Diamond plots. Genes in the KRAS or PRC2 signature with both differential expression detected by RNA-Seq (FDR < 0.05) and differentially accessible ATAC-Seq peaks (FDR < 0.05) in response to SETD2 loss were used to generate the diamond plots. Top 20 genes in the KRAS signature and top 25 genes in the PRC2 signature with the highest and lowest fold change (FC) in gene expression were presented. In these plots, the accessibility landscape of each gene is represented by a stack of diamonds corresponding to accessible chromatin sites assigned to the gene. The y coordinate of the bottom-most peak in this stack gives the log₂FC in expression of the gene. The diamonds are colored according to the accessibility change of the ATAC-Seq peak, with blue indicating closing and red indicating opening. The color scale was based on the rank-order of the peak accessibility changes. In Supplemental Figure 2F, the color scale ranges from a log₂FC of –2.01 to 3.29 for the KRAS signature and of –1.72 to 3.57 for the PRC2 signature.

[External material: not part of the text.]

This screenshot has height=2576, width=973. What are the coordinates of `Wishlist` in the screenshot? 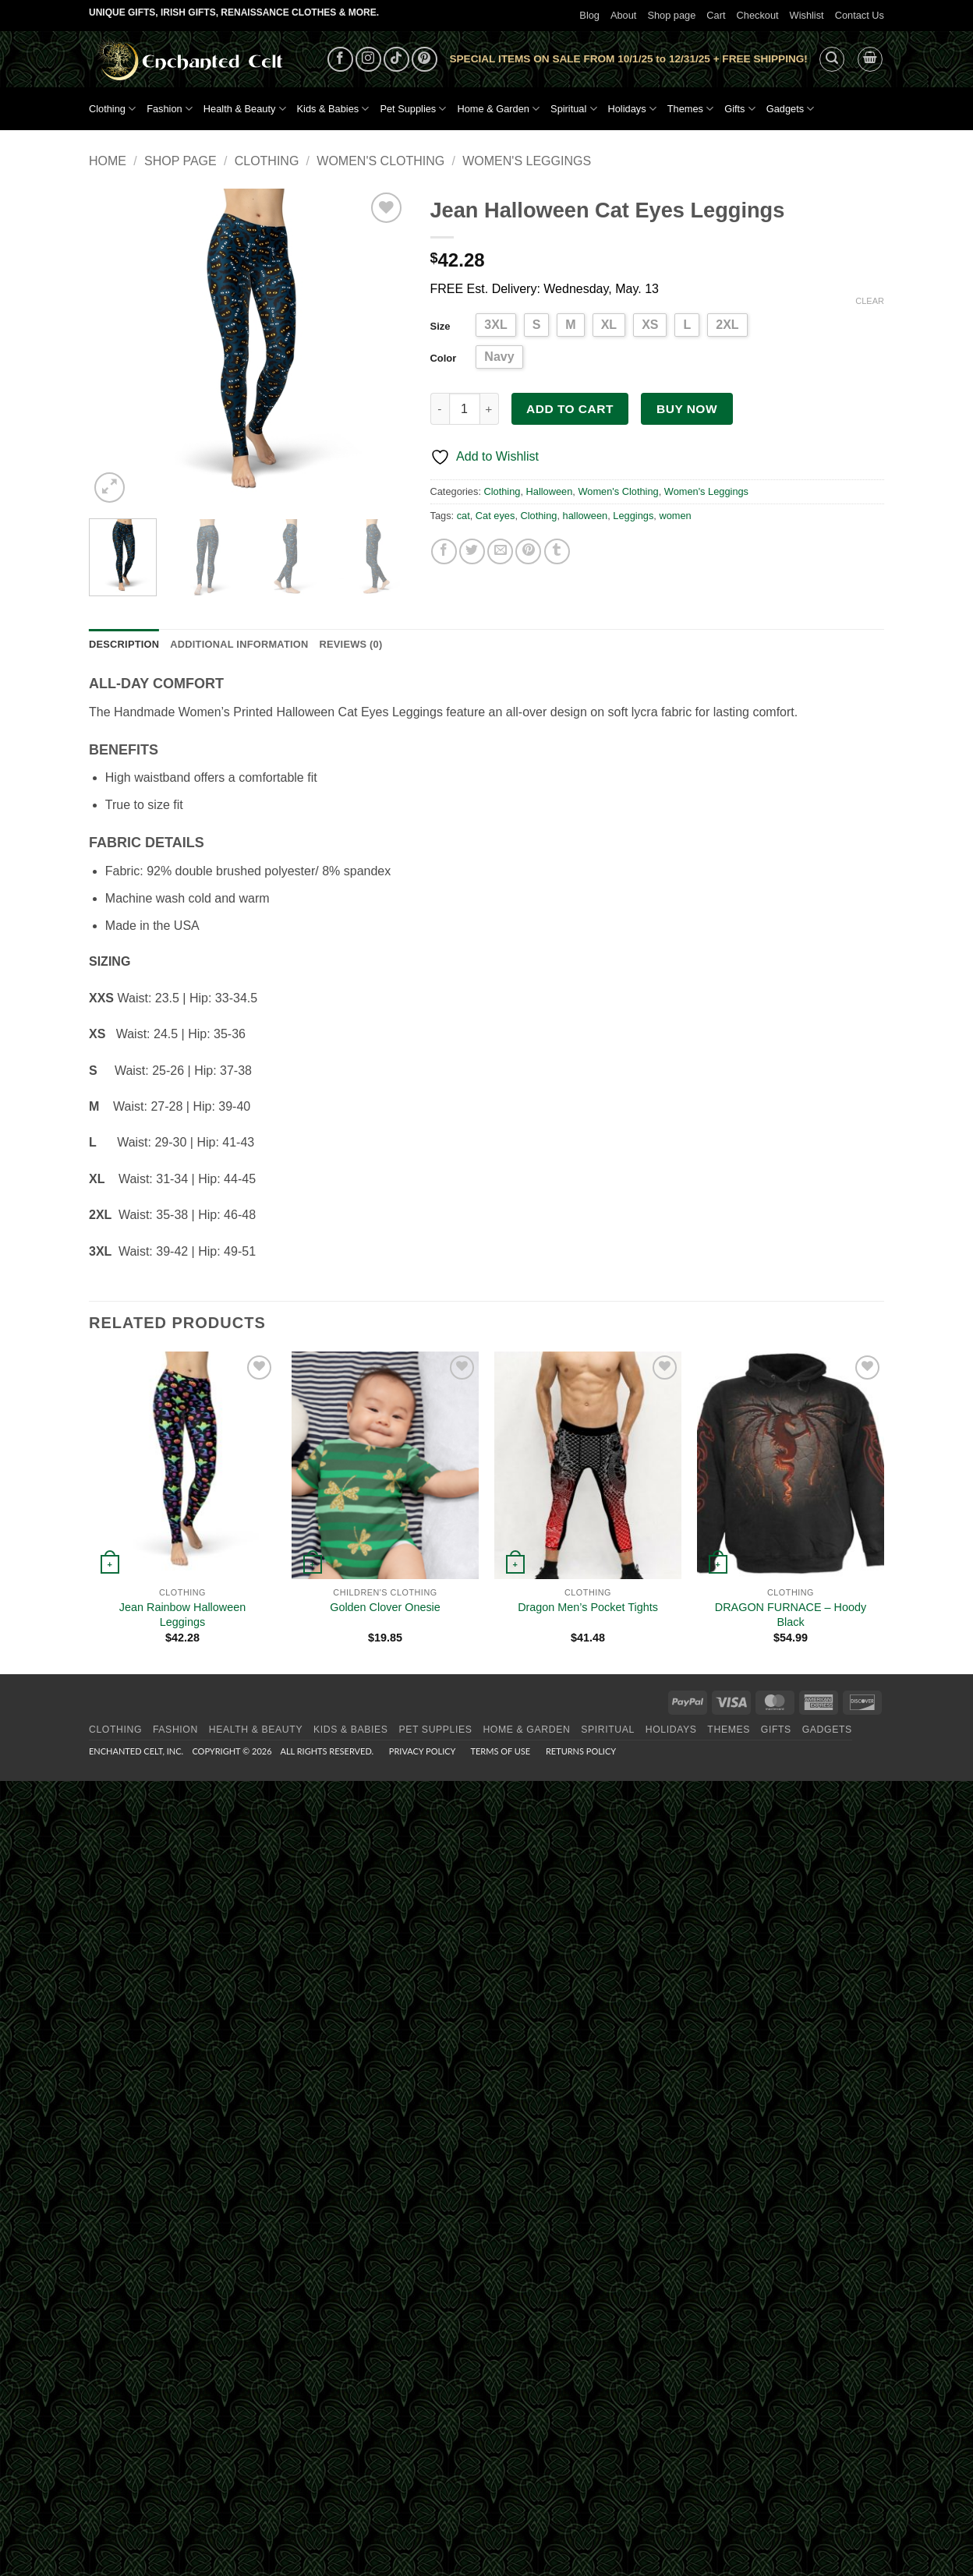 It's located at (807, 15).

Transcriptome analysis of human lung adenocarcinoma. RNA-Seq data of human lung adenocarcinoma samples were obtained from TCGA. Gene-level differential expression analysis was conducted using DESeq2 to compare transcriptome of SETD2^MT (n = 20; 5 of 20 with KRAS mutations) with SETD2^WT (n = 210) lung adenocarcinoma samples.

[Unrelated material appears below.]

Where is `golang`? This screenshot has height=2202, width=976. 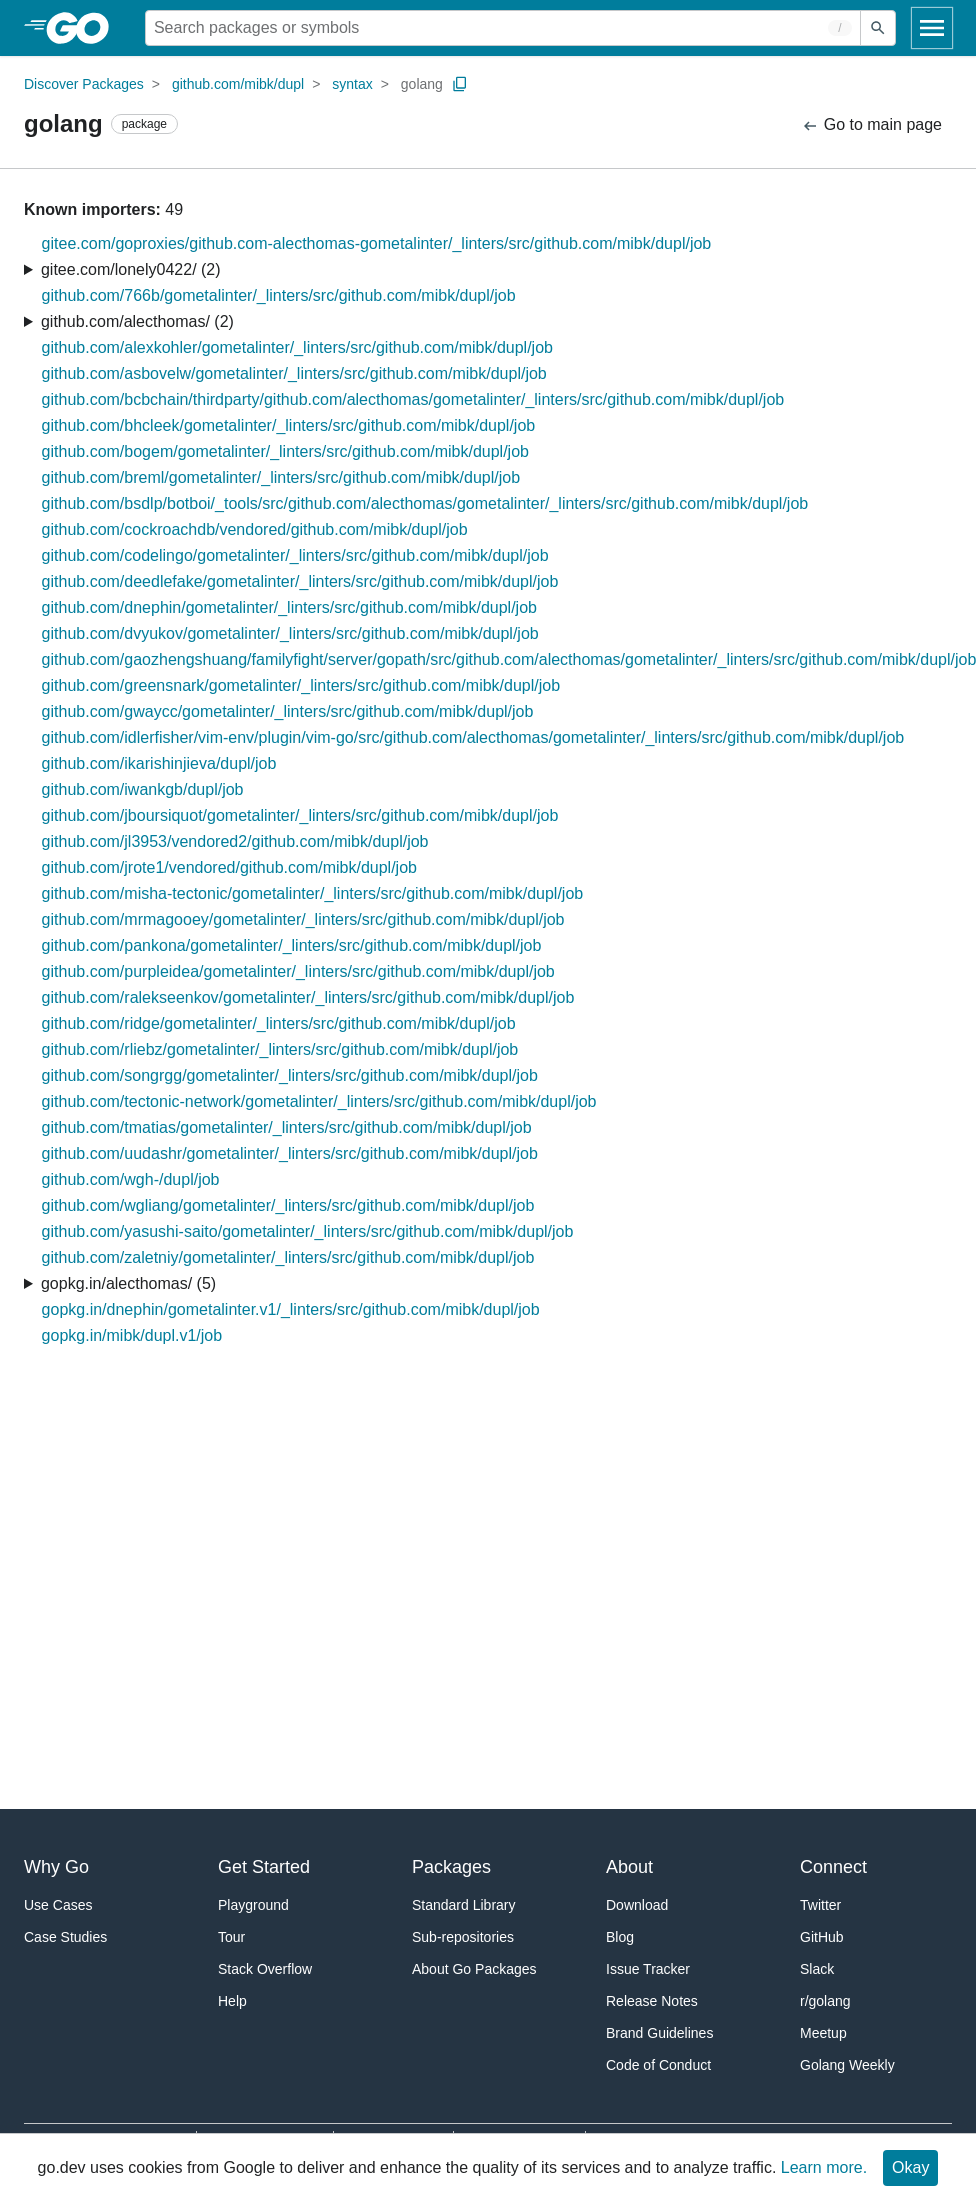
golang is located at coordinates (422, 84).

Data availability. Raw ATAC-Seq and RNA-Seq data have been deposited in the SRA database under PRJNA885032.

Statistics. IHC quantification, tumor burden quantification, qPCR, soft agar colony formation assays, dual-luciferase reporter assays, and cell death assays were analyzed for statistical significance using unpaired 2-tailed Student’s t tests (Prism 6.0, GraphPad Software). ChIP-qPCR was analyzed for statistical significance using paired 2-tailed Student’s t tests (Prism 6.0, GraphPad Software). Data were presented as mean ± SD, with P < 0.05 considered statistically significant unless otherwise stated. The mouse survival curve was determined by the Kaplan-Meier method, and statistical significance was determined by the Mantel-Cox test.

Study approval. Animal experiments were approved by the IACUC at MSKCC.